Table 1 ROH counts and average length per class (MBps)

Inbreeding coefficients estimated from SNP marker loci as \(F_{IS}\) were in the range \([-\,0.127,0.172]\): some negative values were obtained, which corresponded to dogs with lower than average homozygosity. Inbreeding estimated from runs of homozygosity (\(F_{ROH}\)) had a mean of \(0.112\,(\pm \,0.023\)), with a range between 0.0526 to 0.225. In German shepherd dogs, similar \(F_{ROH}\) values have been reported [8]. \(F_{ROH}\) from 0.061 (Jack Russell Terrier) to 0.151 (Bulldog) was estimated in a panel of canine breeds [5]. The Pearson linear correlation between the two measures of molecular inbreeding (\(F_{IS}\) and \(F_{ROH}\) was 0.91. Previously, from pedigree records an average genealogical inbreeding coefficient (F, [31]) of \(4.3\%\) was estimated [18].

Fig. 2
figure 2

Runs of homozygosity (ROH) detected in each Braque Français, type Pyrénées dog on chromosome 22

Limitations

The results presented in this note constitute the first report on the genomic characterization of the Braque Français, type Pyrénées dog breed using molecular markers. Previously, the demographics and diversity of this breed had been analysed resorting to pedigree data exclusively. The use of molecular data represents an important step towards a more accurate description of the genome of the Braque Français, type Pyrénées dogs. This improved genomic information will prove to be very useful for the management of the breed, both in the perspective of conservation and in that of breeding and selection. However, this is but a preliminary study, that aimed at providing essential initial information to be used subsequently for a larger and more comprehensive studies. Genomic data on a panel of relevant dog breeds are currently being acquired, to be used for a large-scale genome-wide characterization of dog breeds and the genetic distances and phylogenetic relationships between them. Additionally, phenotypes on the hunting ability and morphology of Braque Français, type Pyrénées dogs are being collected: together with the already available genotypic data, these phenotypes will be used in genome-wide association studies (GWAS) and similar approaches (e.g. see [32]) to detect SNP loci and regions of the genome that play a role in relevant phenotypes for the breed. As an illustration, the strong ROH signal detected on chromosome 22 may be associated to hunting ability or other phenotypic characteristics of the Braque Français, type Pyrénées dog breed.
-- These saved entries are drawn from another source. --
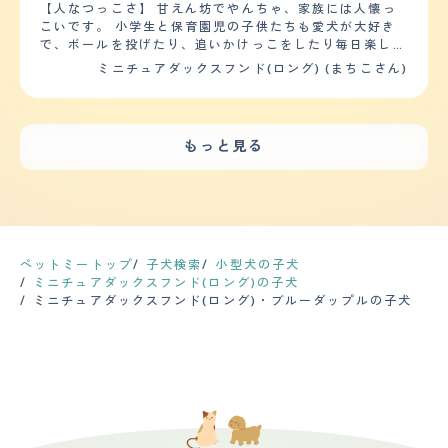
回る運動をしています。 【お手入れ】 毛の長さはとても
【人なつっこさ】 甘えん坊でやんちゃ、家族には人懐っ
す。基本的にリビングでテレビを見ていれば隣で寝ていま
長く、サラサラしています。 シャンプーは月1、2回 ブラ
こいです。 小学生と保育園児の子供たちも愛犬が大好き
すので気にならないと思います。でも窓があり外で歩いて
ッシングは週2?4回 抜け毛はとてもすごく、ソファーや
で、ボールを投げたり、追いかけっこをしたり毎日楽しそ
る人を見かけると興奮して吠えますが、カーテンを閉める
カーペットには ものすごく毛がつきます カットは3?6ヶ
うです。 外では知らない人は緊張するのか、おとなしく
ミニチュアダックスフンド(ロング) (まちこさん)
とか対策すれば吠えないです。 【しつけやすさ】 散歩の
月に一回くらいで、 毎回ライオンカットです。 片方のミ
触られていますが家にいるときのように甘えたりしませ
回数は１回（距離は２キロほど）真夏の暑さや寒いときは
ニチュアダックスフンドが慢性的な 皮膚炎に悩まされて
ん。 他にペットは飼っていませんが、自分より身体の大
歩きたがらないので散歩はしていませんが十分な運動量だ
いて、掻いてしまうくせがあり ふけがすごい時がありま
きい犬は怖いようで鼻を近づけたり匂いをかがれたりする
と思います。また散歩中のウンチはしないので楽です。し
す。 定期的に動物病院で診てもらい、錠剤の薬や、塗り
だけで一緒に遊ぶことはしません。 小型犬、中型犬との
つけは最低限度の事しか教えていないですが簡単でした。
もっと見る
薬をもらい、処置しています。 塗り薬はひどいときは毎
方が相性がよく仲良く遊んでいます。 【落ち着き】 現在
（完全に覚えるまでに半年ほど） 【お手入れ】 シャンプ
日で 病院の頻度は月1回です 【鳴き声】 私たち飼い主が
愛犬を購入して1歳8か月、犬の歳で考えると20歳前後で
ーは１カ月１回でカットは自宅で尻尾と耳部分をカットす
仕事から帰ってくると 駐車する車の音だけ気づいてくれ
しょうか。落ち着きはありません。 遊ぶときは家の中を
るくらいなので料金はかかっていません。ブラッシングは
て、 玄関を開ける瞬間からゲージ内で飛び跳ねて 『クー
走り回っていて、台所でご飯を作っている時も洗濯物を干
シャンプーのときだけなので手がかからなくこだわりとか
ンクーン』や『キューキュ』みたいな感じで 少し寂しか
している時も遊んでほしそうに近寄ってきます。 【しつ
ありません。健康診断は毎月動物病院に行き見てもらって
ったよーと帰ってきて嬉しいが混ざった感じで 鳴いたり
けやすさ】 ・日常的な訓練やしつけはどの程度必要？ 小
おり、今のところは時期になったときワクチンを打ってる
します。 【総評】 好きなところは、顔が整っていて、お
さいころに訓練、しつけを徹底していたので、基本的なも
ペットミートップ
子犬検索
小型犬の子犬
だけです。（健康に問題なし）前のダックスも年とるまで
しゃれで 甘えん坊で、私たちが行くところにずっとつい
の（トイレ・お手・待て・伏せ）はずっと覚えています。
ミニチュアダックスフンド(ロング)の子犬
上記に書いたくらいなので、お金はほとんどかからなく年
てくるところです。 出会いは、1匹はペットショップで一
吠えたり暴れすぎたりした時は、その時注意すれば落ち着
ミニチュアダックスフンド(ロング)・ブルーダップルの子犬
老いてからオムツくらいしか購入していないです。 【鳴
目惚れで もう1匹はブラックソリッドなのですが、 比較的
くので、ペットをお迎えして半年ほどあれば躾けられると
き声】 シーズ飼ってたときよりはマシですがうるさい方
珍しい色なので、ずっと探していて地方から 取り寄せて
思います。 ・散歩の回数や長さを教えて下さい。また、
です。どこか出かけるときは吠えないですが、帰ってきた
もらい、飼いました。 迎え入れ前後不安だったことは、
家の中や外での運動量はどのくらいですか？ 散歩は1日1
ときと知らない人が来れば窓際でピョンピョン跳ねながら
主人は小さい頃から実家でずっと犬を飼っていましたが
回、20分ほどです。家の中では寝る時以外、ゲージに入
ワンワン吠えるのでうるさいです。（吠えない様にしつけ
私は犬を飼ったことがなく、1から勉強したため 本当に面
れることはないので、外にいるときより運動していると思
で何とかなっていたときもありましたが無駄でした）
倒見れるのか不安でした。 家族や生活の変化は、 夫婦で
います。 【お手入れ】 ・毛の長さや質感について 毛はロ
【総評】 妹がペットショップで購入して初めてのお迎え
基本的にお散歩に連れて行くので会話が増え、 うまく行
ングタイプなのでほっておくとどんどん伸びてきます。質
した時は短い足や寸胴なところが可愛くてしょうがなかっ
ってるのもワンチャン達のおかげかなと思います。
感は柔らかいです。 ・シャンプーやブラッシングの頻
Furthermore, genomic data can be used to improve the accuracy of pedigree records, thereby allowing for more meaningful comparisons between genealogic and molecular inbreeding. All together, the results presented here provide an interesting example of the use of molecular markers to understand the genetic background and history of small canine breeds like the Braque Français, type Pyrénées.